Allmerica kept both Columbia and Lloyd's apprised of developments in the class action and its settlement negotiations.

Ultimately, in a settlement of its own with Allmerica, Columbia agreed to pay its policy limit toward funding the class action settlement.

Columbia's settlement with Allmerica, however, contained a "no admission" clause, which expressly rejected any admission of coverage for the claim submitted by Allmerica under the primary policy. Interestingly, although this clause was recognized by the Massachusetts Supreme Judicial Court in its decision, it ultimately played no role in the court's ruling.

As Columbia's primary policy limit did not cover the entire amount of the settlement, Allmerica sought indemnification from Lloyd's for the amount in excess of the primary policy's limits.

Lloyd's denied coverage citing various exclusions of the primary policy. Thereafter, Allmerica commenced a lawsuit against Lloyd's seeking a declaration of coverage. On Sept. 30, 2004, the trial judge granted summary judgment to Lloyd's, finding, among other things, that Lloyd's, as excess carrier, was not bound by Columbia's decision to settle. The trial judge also ruled that coverage for the settlement was excluded under the primary policy.

In a unanimous decision, the Supreme Judicial Court affirmed the trial court's ruling that an excess carrier is not bound by the settlement decision of a primary insurer. The court explained that under Massachusetts law, insurers providing excess cover on a follow-form basis as part of an insurance program do not serve as a "coinsurers of the entirety of the risk."

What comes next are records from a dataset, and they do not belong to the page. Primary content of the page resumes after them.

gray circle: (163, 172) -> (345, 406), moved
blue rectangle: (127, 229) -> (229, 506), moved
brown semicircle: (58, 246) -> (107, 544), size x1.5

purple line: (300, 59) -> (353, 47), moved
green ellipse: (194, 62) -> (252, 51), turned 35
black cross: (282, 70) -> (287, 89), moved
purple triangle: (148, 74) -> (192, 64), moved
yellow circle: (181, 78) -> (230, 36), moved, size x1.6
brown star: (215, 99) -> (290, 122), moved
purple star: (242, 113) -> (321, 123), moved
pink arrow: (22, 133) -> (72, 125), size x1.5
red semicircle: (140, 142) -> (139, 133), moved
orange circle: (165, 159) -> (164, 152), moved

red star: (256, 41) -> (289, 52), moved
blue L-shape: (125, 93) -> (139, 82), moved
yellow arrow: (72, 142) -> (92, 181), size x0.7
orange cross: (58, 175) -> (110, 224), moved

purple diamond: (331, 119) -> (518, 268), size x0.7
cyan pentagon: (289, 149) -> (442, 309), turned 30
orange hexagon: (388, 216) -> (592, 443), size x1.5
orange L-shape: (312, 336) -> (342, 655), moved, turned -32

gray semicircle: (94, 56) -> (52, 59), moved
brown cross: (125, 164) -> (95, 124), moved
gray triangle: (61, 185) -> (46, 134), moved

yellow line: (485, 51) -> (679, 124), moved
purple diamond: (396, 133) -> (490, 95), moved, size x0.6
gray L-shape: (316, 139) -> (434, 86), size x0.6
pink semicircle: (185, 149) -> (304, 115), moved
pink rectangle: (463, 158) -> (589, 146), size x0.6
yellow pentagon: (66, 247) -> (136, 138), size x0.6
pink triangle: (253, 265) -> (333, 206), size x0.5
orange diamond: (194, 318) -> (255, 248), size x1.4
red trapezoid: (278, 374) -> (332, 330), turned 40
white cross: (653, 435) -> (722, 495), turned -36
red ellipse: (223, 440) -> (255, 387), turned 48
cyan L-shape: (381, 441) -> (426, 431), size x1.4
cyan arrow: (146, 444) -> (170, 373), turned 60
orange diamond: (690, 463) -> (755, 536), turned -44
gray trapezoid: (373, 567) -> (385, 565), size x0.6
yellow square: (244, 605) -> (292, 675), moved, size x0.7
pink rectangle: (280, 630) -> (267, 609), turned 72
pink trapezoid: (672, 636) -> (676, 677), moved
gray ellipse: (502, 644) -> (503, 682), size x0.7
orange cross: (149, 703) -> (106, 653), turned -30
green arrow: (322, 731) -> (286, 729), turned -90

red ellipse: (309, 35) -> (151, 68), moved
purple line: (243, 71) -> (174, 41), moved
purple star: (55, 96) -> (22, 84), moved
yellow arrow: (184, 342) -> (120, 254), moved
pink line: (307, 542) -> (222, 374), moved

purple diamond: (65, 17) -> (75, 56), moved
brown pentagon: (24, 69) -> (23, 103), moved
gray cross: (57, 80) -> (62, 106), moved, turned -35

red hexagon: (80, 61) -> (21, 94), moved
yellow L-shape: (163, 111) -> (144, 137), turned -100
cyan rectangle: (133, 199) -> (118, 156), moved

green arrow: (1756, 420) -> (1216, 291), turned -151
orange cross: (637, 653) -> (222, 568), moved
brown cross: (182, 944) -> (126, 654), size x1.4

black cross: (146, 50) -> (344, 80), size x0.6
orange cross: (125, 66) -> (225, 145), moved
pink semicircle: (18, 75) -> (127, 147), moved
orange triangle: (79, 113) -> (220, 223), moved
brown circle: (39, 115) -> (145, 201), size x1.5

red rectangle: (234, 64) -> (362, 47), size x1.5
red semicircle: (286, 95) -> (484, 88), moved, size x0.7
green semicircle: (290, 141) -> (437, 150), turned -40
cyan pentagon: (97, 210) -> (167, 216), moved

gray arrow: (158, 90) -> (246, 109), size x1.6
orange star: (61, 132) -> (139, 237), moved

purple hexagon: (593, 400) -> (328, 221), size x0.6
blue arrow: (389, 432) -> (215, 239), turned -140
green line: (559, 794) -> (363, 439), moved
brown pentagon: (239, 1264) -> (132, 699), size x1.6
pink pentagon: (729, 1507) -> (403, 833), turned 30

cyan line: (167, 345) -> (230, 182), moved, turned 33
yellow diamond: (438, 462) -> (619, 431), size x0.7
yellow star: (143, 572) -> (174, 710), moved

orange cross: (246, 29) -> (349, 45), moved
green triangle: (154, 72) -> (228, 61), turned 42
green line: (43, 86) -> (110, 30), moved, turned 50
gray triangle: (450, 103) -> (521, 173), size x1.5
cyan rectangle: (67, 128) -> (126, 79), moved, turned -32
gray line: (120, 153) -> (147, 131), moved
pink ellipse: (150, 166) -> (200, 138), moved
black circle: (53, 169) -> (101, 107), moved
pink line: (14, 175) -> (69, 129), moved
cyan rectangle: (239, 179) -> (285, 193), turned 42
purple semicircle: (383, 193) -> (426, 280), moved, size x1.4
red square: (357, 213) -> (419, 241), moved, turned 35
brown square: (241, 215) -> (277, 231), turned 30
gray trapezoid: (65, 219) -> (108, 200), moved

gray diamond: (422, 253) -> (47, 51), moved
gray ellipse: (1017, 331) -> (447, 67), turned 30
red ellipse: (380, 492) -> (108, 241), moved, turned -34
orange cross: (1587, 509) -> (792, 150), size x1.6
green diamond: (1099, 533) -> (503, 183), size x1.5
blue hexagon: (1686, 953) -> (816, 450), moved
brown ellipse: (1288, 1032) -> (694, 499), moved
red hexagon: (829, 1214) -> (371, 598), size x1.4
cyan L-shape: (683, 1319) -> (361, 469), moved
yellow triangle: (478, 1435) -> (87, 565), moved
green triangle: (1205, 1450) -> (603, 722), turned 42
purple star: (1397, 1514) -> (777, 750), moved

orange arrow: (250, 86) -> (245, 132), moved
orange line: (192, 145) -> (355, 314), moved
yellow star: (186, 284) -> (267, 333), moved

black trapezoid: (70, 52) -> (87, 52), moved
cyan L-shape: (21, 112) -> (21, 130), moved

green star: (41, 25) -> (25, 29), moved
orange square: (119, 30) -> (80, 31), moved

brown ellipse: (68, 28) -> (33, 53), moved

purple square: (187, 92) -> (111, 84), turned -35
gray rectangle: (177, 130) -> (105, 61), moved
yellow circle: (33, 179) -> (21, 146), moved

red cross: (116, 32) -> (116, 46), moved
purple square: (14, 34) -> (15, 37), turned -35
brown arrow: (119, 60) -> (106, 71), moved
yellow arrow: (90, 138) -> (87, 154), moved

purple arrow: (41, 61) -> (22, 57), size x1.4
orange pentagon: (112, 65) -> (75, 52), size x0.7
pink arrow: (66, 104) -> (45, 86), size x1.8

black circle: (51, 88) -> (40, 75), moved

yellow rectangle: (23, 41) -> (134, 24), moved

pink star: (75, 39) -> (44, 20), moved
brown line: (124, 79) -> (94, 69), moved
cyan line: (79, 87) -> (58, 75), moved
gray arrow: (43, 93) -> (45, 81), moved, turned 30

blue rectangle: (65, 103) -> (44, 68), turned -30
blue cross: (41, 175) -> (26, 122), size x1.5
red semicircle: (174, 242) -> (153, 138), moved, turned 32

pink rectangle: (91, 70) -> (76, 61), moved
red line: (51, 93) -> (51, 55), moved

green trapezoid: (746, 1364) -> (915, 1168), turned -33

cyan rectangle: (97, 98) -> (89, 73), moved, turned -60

The court explained that in such a program, "each insurer contracts with the insured individually to cover a particular portion of the risk."

Furthermore, the follow-form language in the excess policy does not bind the various excess insurers to "form a joint liability should coverage at a prior layer fail."

The court then acknowledged that Massachusetts courts have consistently recognized that an excess insurance policy is a separate and distinct contract from a primary policy.

In response to Allmerica's argument that the intent of the parties was that the excess carrier be bound by the primary carrier's interpretation of the primary policy, the Supreme Judicial Court explained that:

"An excess carrier's intent to incorporate the same words used in a separate agreement between the primary insurer and the insured does not imply an intent by the excess carrier to accept decisions made by the primary carrier about the extent of its obligations under its own agreement....To conclude otherwise would undermine the distinct and separate nature of each insurer's contract with Allmerica."

The court concluded that "absent an explicit contractual commitment to do so, an insurer is not bound by the settlement another insurer makes for the same claim, even if the language of the nonsettling policy follows the form of the settling policy." Notably, the court acknowledged that inherent with the right of an excess insurer to make its own decisions with respect to coverage is the risk that it might ultimately face greater liability.

Unfortunately for Lloyd's, however, the court also overturned the trial court's rulings that exclusions in the primary policy barred coverage for the settlement. The court remanded the case to the trial court for further proceedings concerning the issue of whether coverage existed for the class action settlement.

The Allmerica decision confirms that merely because an excess policy includes "follow-form" language, the excess carrier still has the right to make an independent coverage analysis for a particular claim.

The opinion emphasizes that excess insurers act independently, and that each layer of risk covered by an insurer is separate and distinct, unless the "follow-form" policies expressly provide otherwise.